7. Coloring the Sierpinski Triangle
The Sierpinski triangle is now displayed in completely different colors,
compared to the image produced by the previous page.
[Run the program]
The clearScr function allows a default background color and a default drawing color to be provided. It enables both colors to be specified in the single line of the source code. In the source code, the single call to the function trianglep does not specify an explicit color anymore, which makes it use the default drawing color.
Compared to the previous page, the number of levels has been increased to 7.
As the number of levels of the Sierpinski triangle is being increased, the triangle
will actually become thinner and thinner. With a sufficiently high number of levels,
the entire triangle would disappear, as the Sierpinski triangle has a total area of zero.

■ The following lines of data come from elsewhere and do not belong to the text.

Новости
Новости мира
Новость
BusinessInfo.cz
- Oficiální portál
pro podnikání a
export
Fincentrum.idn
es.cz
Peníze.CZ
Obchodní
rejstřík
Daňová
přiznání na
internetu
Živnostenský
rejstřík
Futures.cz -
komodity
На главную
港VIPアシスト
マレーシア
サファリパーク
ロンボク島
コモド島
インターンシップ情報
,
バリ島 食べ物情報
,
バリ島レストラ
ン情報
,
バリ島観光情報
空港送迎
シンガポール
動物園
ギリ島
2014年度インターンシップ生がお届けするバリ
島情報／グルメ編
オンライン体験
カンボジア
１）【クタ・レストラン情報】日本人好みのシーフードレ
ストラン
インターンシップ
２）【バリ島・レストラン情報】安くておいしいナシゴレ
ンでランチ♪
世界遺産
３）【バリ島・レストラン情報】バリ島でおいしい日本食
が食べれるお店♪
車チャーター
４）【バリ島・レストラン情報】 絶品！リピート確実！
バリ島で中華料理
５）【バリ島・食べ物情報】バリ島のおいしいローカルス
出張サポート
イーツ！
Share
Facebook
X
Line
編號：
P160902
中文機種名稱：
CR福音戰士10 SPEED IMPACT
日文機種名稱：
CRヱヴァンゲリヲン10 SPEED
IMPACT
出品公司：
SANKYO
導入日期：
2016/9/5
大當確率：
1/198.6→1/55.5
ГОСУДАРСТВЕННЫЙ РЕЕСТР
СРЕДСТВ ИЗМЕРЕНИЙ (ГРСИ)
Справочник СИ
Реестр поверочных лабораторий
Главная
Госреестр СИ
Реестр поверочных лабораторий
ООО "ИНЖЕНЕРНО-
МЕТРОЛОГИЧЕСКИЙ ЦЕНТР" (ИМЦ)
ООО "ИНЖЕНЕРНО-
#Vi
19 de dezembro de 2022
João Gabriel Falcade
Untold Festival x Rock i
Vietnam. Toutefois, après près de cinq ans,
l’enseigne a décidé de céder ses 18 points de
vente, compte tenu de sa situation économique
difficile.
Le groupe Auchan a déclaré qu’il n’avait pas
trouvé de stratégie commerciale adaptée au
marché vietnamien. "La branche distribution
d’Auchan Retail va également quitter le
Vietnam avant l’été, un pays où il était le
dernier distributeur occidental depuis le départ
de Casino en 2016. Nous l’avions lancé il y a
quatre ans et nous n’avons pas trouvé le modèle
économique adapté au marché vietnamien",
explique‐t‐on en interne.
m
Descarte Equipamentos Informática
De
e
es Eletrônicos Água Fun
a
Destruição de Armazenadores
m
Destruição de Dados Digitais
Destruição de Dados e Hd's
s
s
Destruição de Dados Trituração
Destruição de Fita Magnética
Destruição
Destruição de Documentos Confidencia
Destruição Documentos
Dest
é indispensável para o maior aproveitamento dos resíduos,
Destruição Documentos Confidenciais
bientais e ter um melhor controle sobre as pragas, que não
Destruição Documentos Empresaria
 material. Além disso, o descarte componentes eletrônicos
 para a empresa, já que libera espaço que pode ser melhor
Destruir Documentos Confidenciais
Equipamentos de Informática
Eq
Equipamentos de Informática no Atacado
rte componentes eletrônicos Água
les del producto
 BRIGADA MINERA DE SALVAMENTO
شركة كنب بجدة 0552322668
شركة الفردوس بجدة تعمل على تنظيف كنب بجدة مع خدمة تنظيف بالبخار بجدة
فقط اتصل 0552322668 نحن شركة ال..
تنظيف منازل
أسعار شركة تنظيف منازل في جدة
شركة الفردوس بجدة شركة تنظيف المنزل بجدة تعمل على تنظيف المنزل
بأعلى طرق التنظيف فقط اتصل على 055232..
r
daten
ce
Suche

At the same time, it has infinite sum of all edge lengths.
It is an extraordinary shape, indeed.
[Run the program]
On the next page, RGB triplets are used for coloring the Sierpinski triangle.

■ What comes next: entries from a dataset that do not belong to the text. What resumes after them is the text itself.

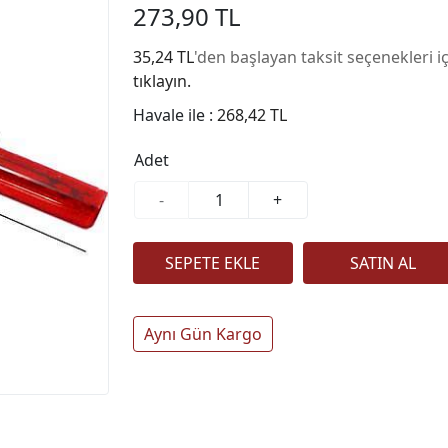
273,90 TL
35,24 TL
'den başlayan taksit seçenekleri i
tıklayın.
Havale ile :
268,42 TL
Adet
-
+
Aynı Gün Kargo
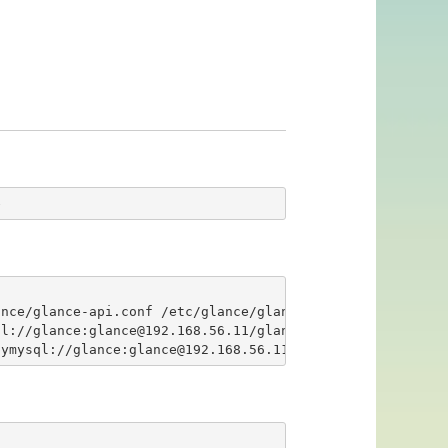
e
nce/glance-api.conf /etc/glance/glance-registry.conf 

l://glance:glance@192.168.56.11/glance

pymysql://glance:glance@192.168.56.11/glance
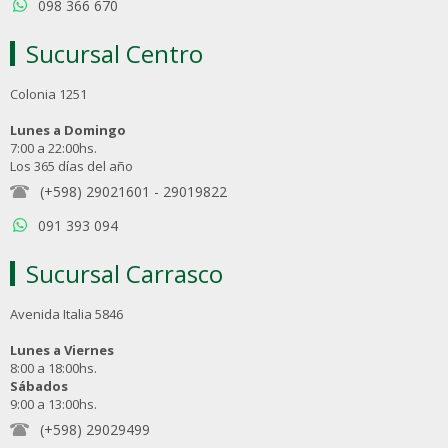
098 366 670
Sucursal Centro
Colonia 1251
Lunes a Domingo
7:00 a 22:00hs.
Los 365 días del año
(+598) 29021601
-
29019822
091 393 094
Sucursal Carrasco
Avenida Italia 5846
Lunes a Viernes
8:00 a 18:00hs.
Sábados
9:00 a 13:00hs.
(+598) 29029499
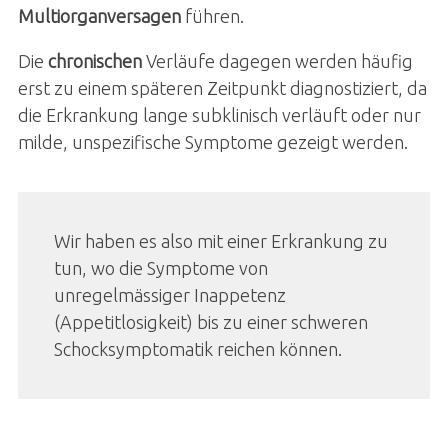
Multiorganversagen
führen.
Die
chronischen
Verläufe dagegen werden häufig
erst zu einem späteren Zeitpunkt diagnostiziert, da
die Erkrankung lange subklinisch verläuft oder nur
milde, unspezifische Symptome gezeigt werden.
Wir haben es also mit einer Erkrankung zu
tun, wo die Symptome von
unregelmässiger Inappetenz
(Appetitlosigkeit) bis zu einer schweren
Schocksymptomatik reichen können.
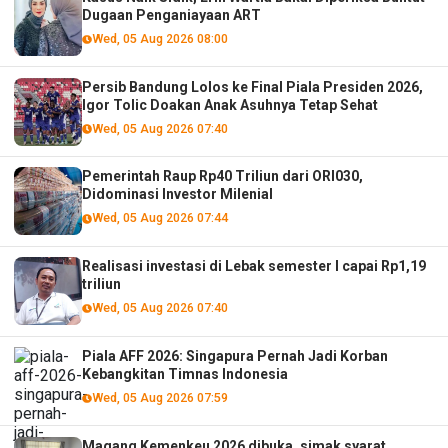
Dugaan Penganiayaan ART
Wed, 05 Aug 2026 08:00
Persib Bandung Lolos ke Final Piala Presiden 2026,
Igor Tolic Doakan Anak Asuhnya Tetap Sehat
Wed, 05 Aug 2026 07:40
Pemerintah Raup Rp40 Triliun dari ORI030,
Didominasi Investor Milenial
Wed, 05 Aug 2026 07:44
Realisasi investasi di Lebak semester I capai Rp1,19
triliun
Wed, 05 Aug 2026 07:40
Piala AFF 2026: Singapura Pernah Jadi Korban
Kebangkitan Timnas Indonesia
Wed, 05 Aug 2026 07:59
Magang Kemenkeu 2026 dibuka, simak syarat,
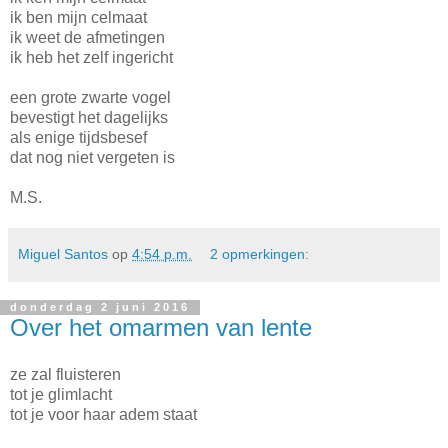
ik ben mijn celmaat
ik weet de afmetingen
ik heb het zelf ingericht
een grote zwarte vogel
bevestigt het dagelijks
als enige tijdsbesef
dat nog niet vergeten is
M.S.
Miguel Santos
op
4:54 p.m.
2 opmerkingen:
donderdag 2 juni 2016
Over het omarmen van lente
ze zal fluisteren
tot je glimlacht
tot je voor haar adem staat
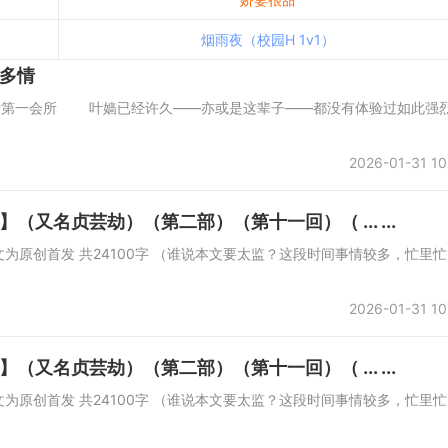
烟雨夜（校园H 1v1）
多情
年1月1日首发于第一会所 叶嫱已经许久——亦或是这辈子——都没有体验过如此强
2026-01-31 10
又名贞芸劫）（第二部）（第十一回）（ ... ...
所 本文为原创首发 共24100字 （谁说本文要太监？这段时间事情较多，忙里忙
2026-01-31 10
又名贞芸劫）（第二部）（第十一回）（ ... ...
所 本文为原创首发 共24100字 （谁说本文要太监？这段时间事情较多，忙里忙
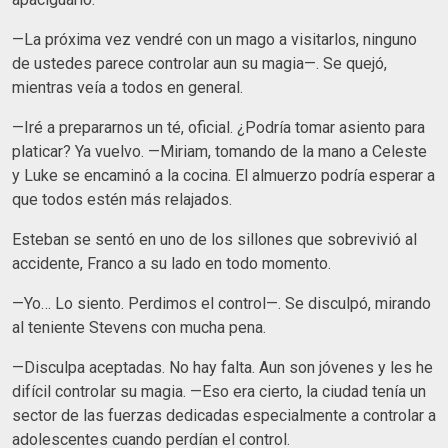
—La próxima vez vendré con un mago a visitarlos, ninguno
de ustedes parece controlar aun su magia—. Se quejó,
mientras veía a todos en general.
—Iré a prepararnos un té, oficial. ¿Podría tomar asiento para
platicar? Ya vuelvo. —Miriam, tomando de la mano a Celeste
y Luke se encaminó a la cocina. El almuerzo podría esperar a
que todos estén más relajados.
Esteban se sentó en uno de los sillones que sobrevivió al
accidente, Franco a su lado en todo momento.
—Yo… Lo siento. Perdimos el control—. Se disculpó, mirando
al teniente Stevens con mucha pena.
—Disculpa aceptadas. No hay falta. Aun son jóvenes y les he
difícil controlar su magia. —Eso era cierto, la ciudad tenía un
sector de las fuerzas dedicadas especialmente a controlar a
adolescentes cuando perdían el control.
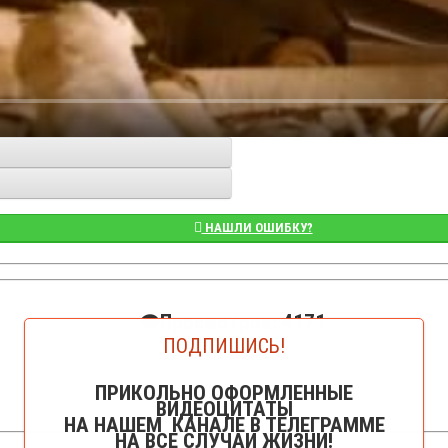
НАШЛИ ОШИБКУ?
👁️Просмотров: 4171
ПОДПИШИСЬ!
ПРИКОЛЬНО ОФОРМЛЕННЫЕ
ВИДЕОЦИТАТЫ
НА НАШЕМ КАНАЛЕ В ТЕЛЕГРАММЕ
НА ВСЕ СЛУЧАИ ЖИЗНИ!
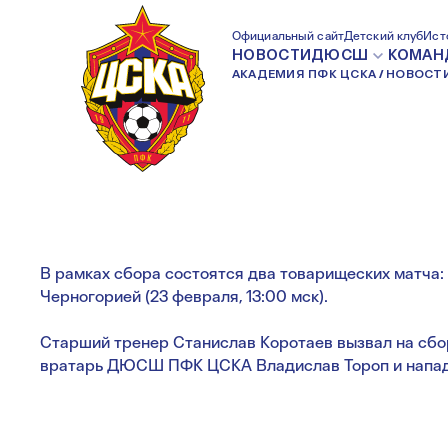
ТОРОП И БАГРИН
Официальный сайт
Детский клуб
Ист
НОВОСТИ
ДЮСШ
КОМАН
АКАДЕМИЯ ПФК ЦСКА
НОВОСТ
СО СБОРНОЙ В Ч
В рамках сбора состоятся два товарищеских матча: с
Черногорией (23 февраля, 13:00 мск).
Старший тренер Станислав Коротаев вызвал на сбор
вратарь ДЮСШ ПФК ЦСКА Владислав Тороп и напа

8. Coloring by RGB Triplets
The drawing of the Sierpinski triangle is now in gold color on a blue background,
which looks very different than the image produced by the previous page.
[Run the program]
ZedLX allows colors to be given by RGB triplets inside the square brackets. It is important to note that the three RGB color components must be given as linear values in range of 0 to 100, as the data type 'color' in ZedLX is defined that way. The colors are then converted to the sRGB color space as they are displayed.
The number of levels of Sierpinski triangle is still 7, therefore it has not been increased.

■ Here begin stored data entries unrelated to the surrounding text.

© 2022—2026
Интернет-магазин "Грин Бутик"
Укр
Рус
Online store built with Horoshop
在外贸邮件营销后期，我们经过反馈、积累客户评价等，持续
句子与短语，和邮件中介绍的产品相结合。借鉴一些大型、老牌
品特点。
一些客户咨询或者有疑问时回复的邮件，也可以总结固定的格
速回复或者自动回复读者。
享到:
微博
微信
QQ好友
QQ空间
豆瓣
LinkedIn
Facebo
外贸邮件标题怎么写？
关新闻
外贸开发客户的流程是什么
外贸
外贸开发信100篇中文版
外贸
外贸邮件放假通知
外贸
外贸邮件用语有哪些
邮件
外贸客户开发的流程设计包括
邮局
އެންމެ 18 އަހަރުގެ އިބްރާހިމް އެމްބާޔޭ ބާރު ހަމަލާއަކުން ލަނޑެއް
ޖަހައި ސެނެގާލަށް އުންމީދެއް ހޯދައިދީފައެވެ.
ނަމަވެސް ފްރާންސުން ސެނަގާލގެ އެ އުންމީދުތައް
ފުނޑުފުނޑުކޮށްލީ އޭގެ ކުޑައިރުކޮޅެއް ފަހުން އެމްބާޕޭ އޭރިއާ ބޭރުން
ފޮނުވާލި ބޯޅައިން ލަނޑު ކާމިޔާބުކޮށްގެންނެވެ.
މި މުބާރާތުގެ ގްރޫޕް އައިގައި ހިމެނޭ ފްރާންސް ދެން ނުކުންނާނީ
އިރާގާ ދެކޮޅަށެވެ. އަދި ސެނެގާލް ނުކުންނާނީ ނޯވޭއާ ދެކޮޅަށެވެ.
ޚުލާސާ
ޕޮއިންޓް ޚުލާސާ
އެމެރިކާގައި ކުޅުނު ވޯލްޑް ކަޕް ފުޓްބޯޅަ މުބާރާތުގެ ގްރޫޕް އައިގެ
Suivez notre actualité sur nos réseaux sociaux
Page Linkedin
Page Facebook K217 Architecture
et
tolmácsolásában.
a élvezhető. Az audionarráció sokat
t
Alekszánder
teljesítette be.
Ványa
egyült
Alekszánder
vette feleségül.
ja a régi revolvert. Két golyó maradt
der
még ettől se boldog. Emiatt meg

There is not much point in increasing the level further, as the drawing is
quickly approaching the maximum resolution of the output image.
[Run the program]
On the next page, we examine the level of detail of the Sierpinski triangle.
9. Depth of Recursion
We now present a quick image sequence of a Sierpinski triangle with
increasing depth of recursion. The depth of recursion equals the level of detail.
[Run the program]
At any iteration of the main for loop, the level of detail is equal to the value of the loop's variable i. The level of detail starts from 0, ends at less than 9, and it is increased by one in each iteration of the loop. Each iteration lasts about one second, which is ensured by the call to the sleepMs function. This function produces a pause, where the argument is in milliseconds.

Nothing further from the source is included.